Best Practice Approaches to Canonicals vs. Indexing in Google Sitemap vs. No Follow Tags
-
Hi There,
I am working on the following website: https://wave.com.au/
I have become aware that there are different pages that are competing for the same keywords.
For example, I just started to update a core, category page - Anaesthetics (https://wave.com.au/job-specialties/anaesthetics/) to focus mainly around the keywords ‘Anaesthetist Jobs’.
But I have recognized that there are ongoing landing pages that contain pretty similar content:
We want to direct organic traffic to our core pages e.g. (https://wave.com.au/job-specialties/anaesthetics/).
This then leads me to have to deal with the duplicate pages with either a canonical link (content manageable) or maybe alternatively adding a no-follow tag or updating the robots.txt. Our resident developer also suggested that it might be good to use Google Index in the sitemap to tell Google that these are of less value?

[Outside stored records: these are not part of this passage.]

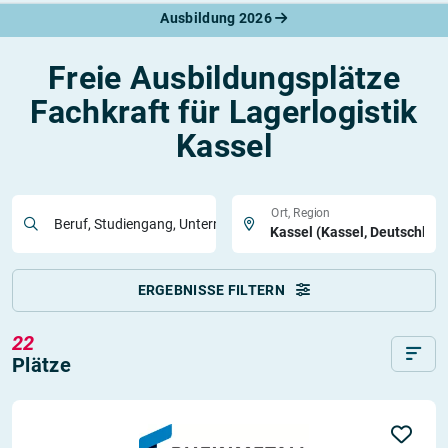
Ausbildung 2026
Freie Ausbildungsplätze
Fachkraft für Lagerlogistik
Kassel
Ort, Region
Beruf, Studiengang, Unternehmen
ERGEBNISSE FILTERN
22
Plätze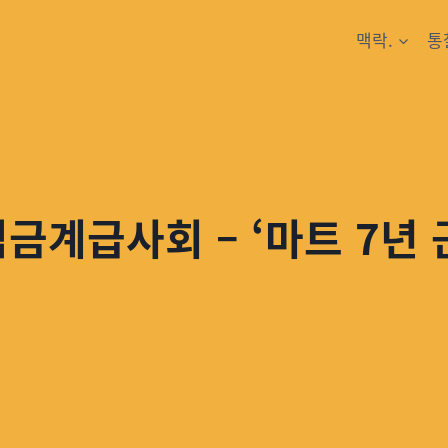
맥락.
통
금계급사회 – ‘마트 7년 근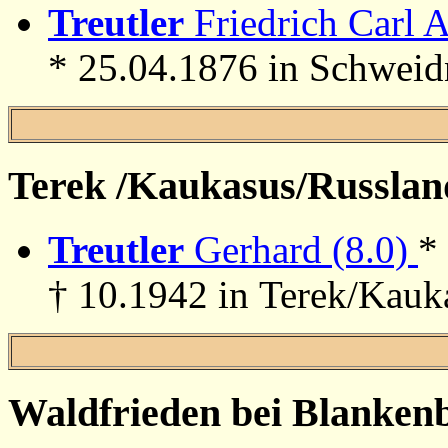
Treutler
Friedrich Carl A
* 25.04.1876 in Schweid
Terek /Kaukasus/Russlan
Treutler
Gerhard (8.0)
*
† 10.1942 in Terek/Kauk
Waldfrieden bei Blanken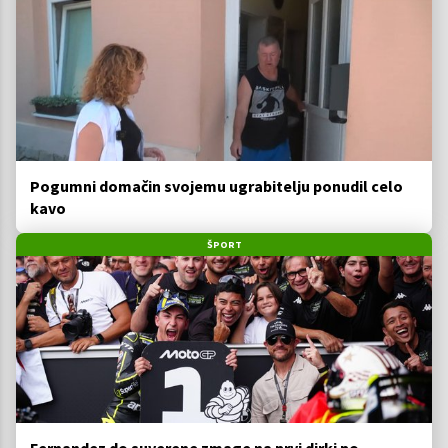
Pogumni domačin svojemu ugrabitelju ponudil celo
kavo
ŠPORT
Fernandez do suverene zmage na prvi dirki po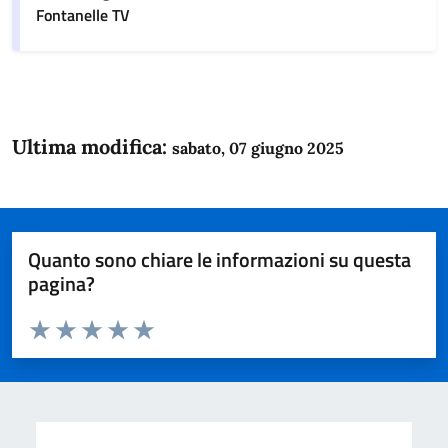
Fontanelle TV
Ultima modifica:
sabato, 07 giugno 2025
Quanto sono chiare le informazioni su questa
pagina?
Valuta da 1 a 5 stelle la pagina
Domanda
Valuta 1 stelle su 5
Valuta 2 stelle su 5
Valuta 3 stelle su 5
Valuta 4 stelle su 5
Valuta 5 stelle su 5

What is the best approach? Should I add a canonical link to the landing pages pointing it to the category page? Or alternatively, should I use the Google Index? Or even another approach?
Any advice would be greatly appreciated.
Thanks!
-
This all sounds good, just make sure before you proceed, you use GA to check what % of your SEO (segment: "Organic") traffic comes from these URLs. Don't act on a hunch, act on data!
-
Thank you for the comprehensive response this is greatly appreciated my friend.
Yes, I agree. I have since read further and have completely ruled out blocking (robots txt. etc) as an option.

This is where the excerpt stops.